Nicholas,

I believe Jason got it right according to the first two paragraphs of
section 5.3 (page 52) of the EJB 2.0 specification:

<snip>
5.3 Local Clients

Session and entity beans may have local clients. A local client is a client
that is collocated in the same JVM with the session or entity bean that
provides the local client view and which may be tightly coupled to the bean.
A local client of a session bean or an entity bean may be another enterprise
bean (a session bean, entity bean, or message-driven bean).

Unlike the remote client view, the local client view of a bean is not location
independent. Access to an enterprise bean through the local client view
requires the collocation in the same JVM of both the local client and the
enterprise bean that provides the local client view. The local client view
therefore does not provide the location transparency provided by the remote
client view.
</snip>

Cheers,

Franck Rasolo
Independent Consultant
London, UK

--- Nicholas Lesiecki <[EMAIL PROTECTED]> wrote:
> Does anyone have the spec chapter and verse on these issues? I'd like to
> read up. I checked the EJB spec but couldn't find anything in a couple of
> quick scans.

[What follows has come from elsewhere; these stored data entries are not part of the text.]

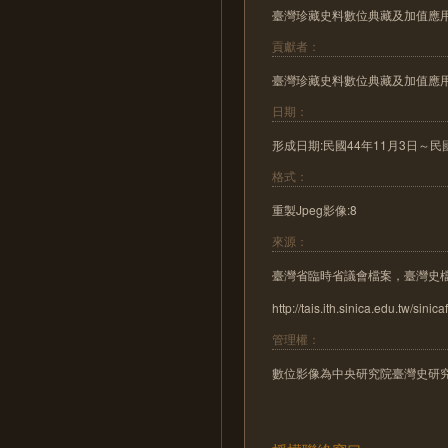
臺灣珍藏史料數位典藏及加值應
貢獻者：
臺灣珍藏史料數位典藏及加值應
日期：
形成日期:民國44年11月3日～民國44年1
格式：
重製Jpeg影像:8
來源：
臺灣省臨時省議會檔案，臺灣史
http://tais.ith.sinica.edu.tw/sinica
管理權：
數位影像為中央研究院臺灣史研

Does anyone have page numbers in front of them?
> 
> 
> Cheers,
> 
> Nicholas Lesiecki
> Principal Software Engineer
> eBlox, Inc.
> (520) 615-9345 x104
> Check out my new book!:
> Java Tools for Extreme Programming: Mastering Open Source Tools, including
> Ant, JUnit, and Cactus
> 
> http://www.amazon.com/exec/obidos/ASIN/047120708X/
> 
> Check out my article on AspectJ:
> http://www-106.ibm.com/developerworks/java/?loc=dwmain
> 
> -----Original Message-----
> From: Slava Imeshev [mailto:[EMAIL PROTECTED]]
> Sent: Tuesday, March 26, 2002 2:08 PM
> To: Cactus Users List
> Subject: RE: Testing EJB implementing EJBLocalObject interface with
> Cactus
> 
> 
> To be exact, it's possible to access locals while war and ejb-jar
> are both in the same *ear*.
> 
> Regards,
> 
> Slava Imeshev
> 
> --- "Robertson, Jason" <[EMAIL PROTECTED]> wrote:
> > You can access the local interfaces from within a servlet as long as (I
> > think) the servlet container and the EJB container are running in the same
> > JVM. If it has to jump JVM boundaries then a remote interface is needed.
> >
> > I'm testing my Entity beans with local interfaces just fine by extending
> > ServletTestCase and accessing them in the traditional fashion.